Assigned task
Leaving all pictures aside, copy exactly the lines from the start of the listing below through the line that contains "Quem é que não gosta de uma boa", and only those lines.

· · ·

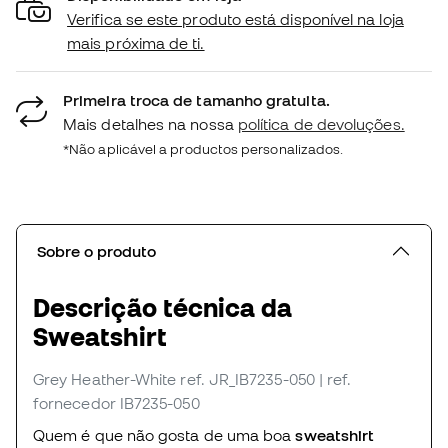
Verifica se este produto está disponível na loja
mais próxima de ti.
Primeira troca de tamanho gratuita.
Mais detalhes na nossa
política de devoluções.
*Não aplicável a productos personalizados.
Sobre o produto
Descrição técnica da
Sweatshirt
Grey Heather-White
ref. JR_IB7235-050
| ref.
fornecedor IB7235-050
Quem é que não gosta de uma boa
sweatshirt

· · ·

Reply to the exercise
Verifica se este produto está disponível na loja
mais próxima de ti.
Primeira troca de tamanho gratuita.
Mais detalhes na nossa
política de devoluções.
*Não aplicável a productos personalizados.
Sobre o produto
Descrição técnica da
Sweatshirt
Grey Heather-White
ref. JR_IB7235-050
| ref.
fornecedor IB7235-050
Quem é que não gosta de uma boa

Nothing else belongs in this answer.